Is denying instruction equitable?
It’s not clear that denying instruction to everyone is actually an equitable policy. The district’s notion of equity seems to focus narrowly on equity within the district. But Philadelphians do not live in a bubble. When Philadelphia’s students leave school, they will have to compete for jobs and college admissions with students from Philadelphia’s suburbs and other cities. Many of those districts are starting to offer online instruction without Philadelphia’s qualms.
As long as Philadelphia denies its students online instruction, they will fall behind students from other districts. What’s equitable about that?

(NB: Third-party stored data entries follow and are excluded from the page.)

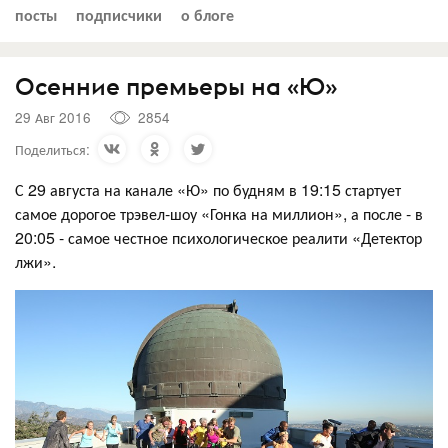
посты
подписчики
о блоге
Осенние премьеры на «Ю»
29 Авг 2016
2854
Поделиться:
С 29 августа на канале «Ю» по будням в 19:15 стартует
самое дорогое трэвел-шоу «Гонка на миллион», а после - в
20:05 - самое честное психологическое реалити «Детектор
лжи».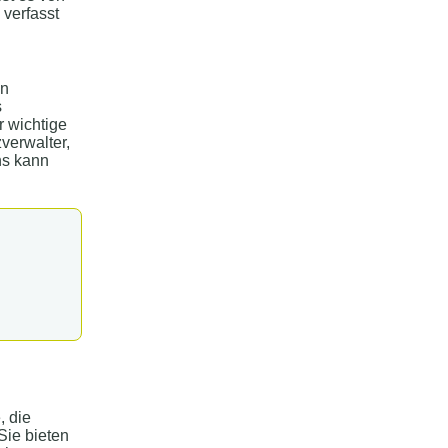
 verfasst
n
s
r wichtige
verwalter,
ns kann
, die
Sie bieten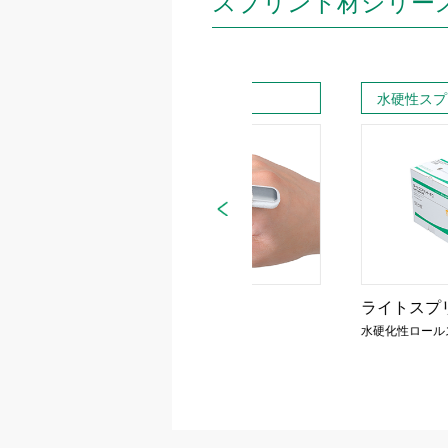
スプリント材シリー
アルミスプリント
水硬性スプリント
アルフェンス
®
ライトスプリント・ＦＣ
アルミ副子
水硬化性ロールスプリント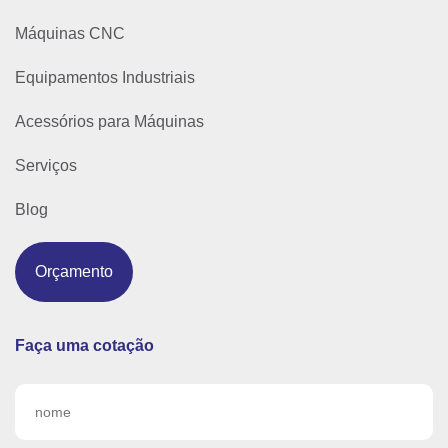
Máquinas CNC
Equipamentos Industriais
Acessórios para Máquinas
Serviços
Blog
Orçamento
Faça uma cotação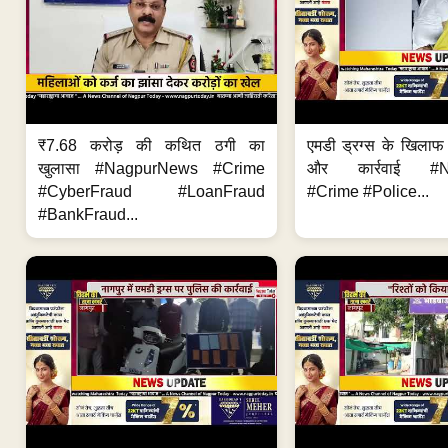
₹7.68 करोड़ की कथित ठगी का
एमडी ड्रग्स के खिला
खुलासा #NagpurNews #Crime
और कार्रवाई #N
#CyberFraud #LoanFraud
#Crime #Police...
#BankFraud...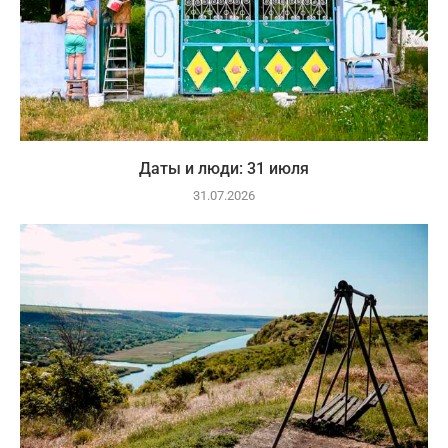
Даты и люди: 31 июля
31.07.2026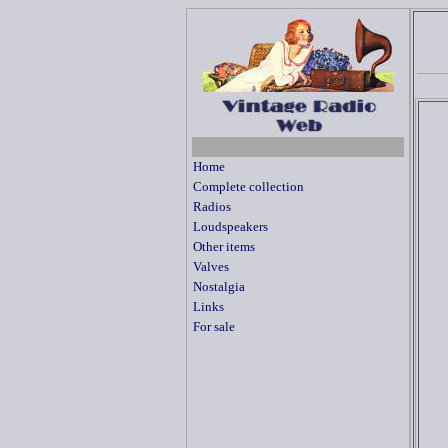
Home
Complete collection
Radios
Loudspeakers
Other items
Valves
Nostalgia
Links
For sale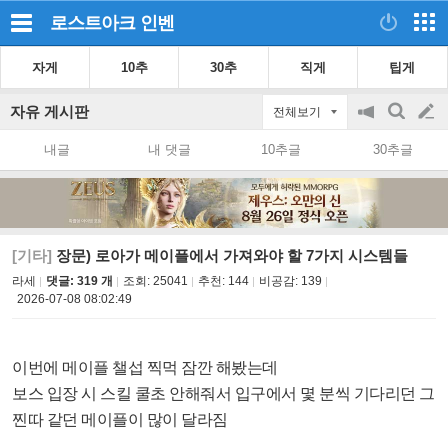
로스트아크
인벤
자게
10추
30추
직게
팁게
자유 게시판
전체보기
공
검
글
지
색
내글
내 댓글
10추글
30추글
on/off
쓰
기
[기타]
장문) 로아가 메이플에서 가져와야 할 7가지 시스템들
라세
댓글: 319 개
조회:
25041
추천:
144
비공감:
139
2026-07-08 08:02:49
이번에 메이플 챌섭 찍먹 잠깐 해봤는데
보스 입장 시 스킬 쿨초 안해줘서 입구에서 몇 분씩 기다리던 그
찐따 같던 메이플이 많이 달라짐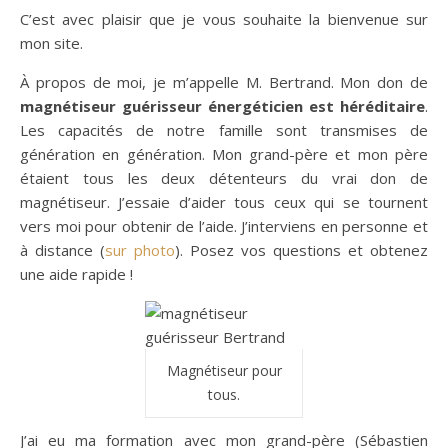
C’est avec plaisir que je vous souhaite la bienvenue sur
mon site.
À propos de moi, je m’appelle M. Bertrand. Mon don de
magnétiseur guérisseur énergéticien est héréditaire
.
Les capacités de notre famille sont transmises de
génération en génération. Mon grand-père et mon père
étaient tous les deux détenteurs du vrai don de
magnétiseur. J’essaie d’aider tous ceux qui se tournent
vers moi pour obtenir de l’aide. J’interviens en personne et
à distance (
sur photo
). Posez vos questions et obtenez
une aide rapide !
Magnétiseur pour
tous.
J’ai eu ma formation avec mon grand-père (Sébastien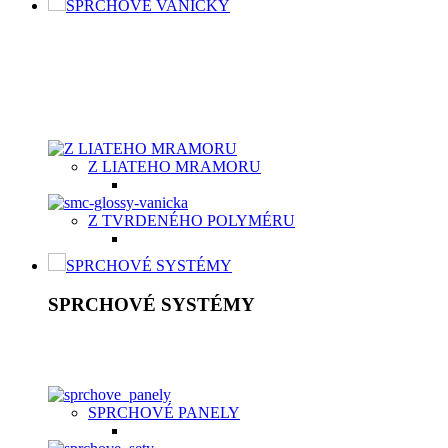
SPRCHOVÉ VANIČKY
SPRCHOVÉ VANIČKY
Moderné sprchové vaničky Aquatek spolu so sprchovacím kútom
byť vyrobená z vysokokvalitného materiálu, buď z odolnej ker
vaničky v dvoch typoch materiálov v závislosti od potrieb záka
Z LIATEHO MRAMORU
Z TVRDENÉHO POLYMÉRU
SPRCHOVÉ SYSTÉMY
SPRCHOVÉ SYSTÉMY
Sprchový systém patrí medzi štandardné vybavenie kúpeľní. Je t
nastavení, hlavová sprcha, držiak, umelá, kovová alebo chrómo
SPRCHOVÉ PANELY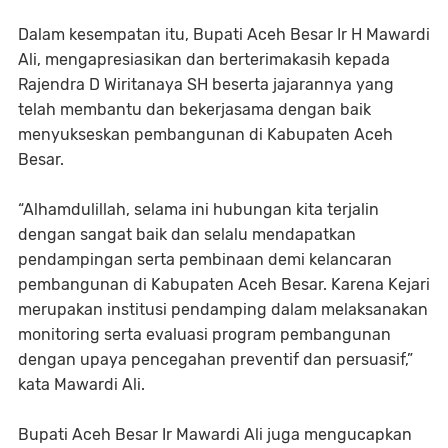
Dalam kesempatan itu, Bupati Aceh Besar Ir H Mawardi
Ali, mengapresiasikan dan berterimakasih kepada
Rajendra D Wiritanaya SH beserta jajarannya yang
telah membantu dan bekerjasama dengan baik
menyukseskan pembangunan di Kabupaten Aceh
Besar.
“Alhamdulillah, selama ini hubungan kita terjalin
dengan sangat baik dan selalu mendapatkan
pendampingan serta pembinaan demi kelancaran
pembangunan di Kabupaten Aceh Besar. Karena Kejari
merupakan institusi pendamping dalam melaksanakan
monitoring serta evaluasi program pembangunan
dengan upaya pencegahan preventif dan persuasif,”
kata Mawardi Ali.
Bupati Aceh Besar Ir Mawardi Ali juga mengucapkan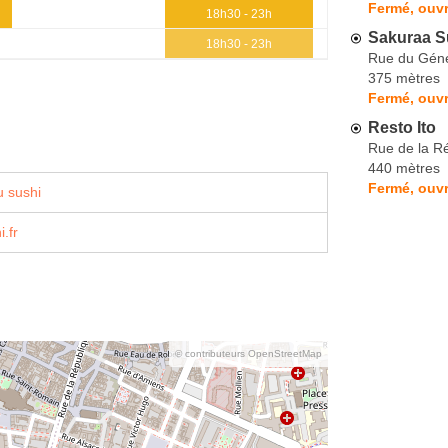
Fermé, ouvr
18h30 - 23h
Sakuraa S
18h30 - 23h
Rue du Géné
375 mètres
Fermé, ouvr
Resto Ito
Rue de la R
440 mètres
Fermé, ouvr
 sushi
.fr
© contributeurs OpenStreetMap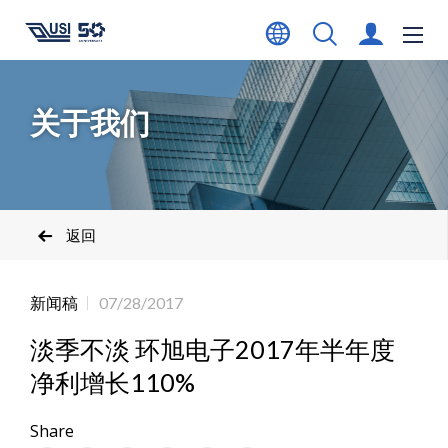
关于我们
返回
新闻稿
07/28/2017
淡季不淡 环旭电子2017年半年度
净利增长110%
Share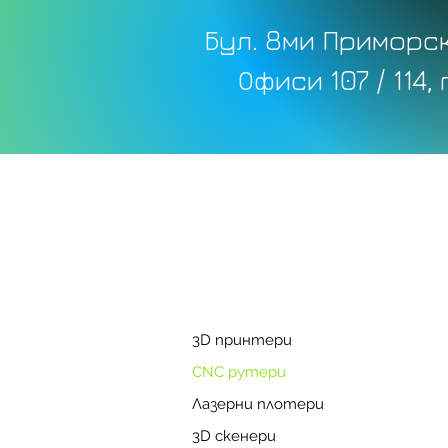
Бул. 8ми Приморск
Офиси 107 / 114,
3D принтери
CNC рутери
Лазерни плотери
3D скенери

Philadelphia didn’t need to stop its schools from offering online instruction in March. It could have allowed 80 to 90 percent of students to access instruction online, and sorted out the equity issues for the remaining 10 to 20 percent as it went. It could still do that. There is no compelling justification for withholding online teaching until May. And the district should make up for lost time by extending the school year through the state limit of June 30.
Paul von Hippel is an Associate Professor at the LBJ School of Public Affairs, University of Texas, Austin, where he teaches education policy and research methods. He thanks his employer for finding emergency childcare that let him write this article and teach his classes.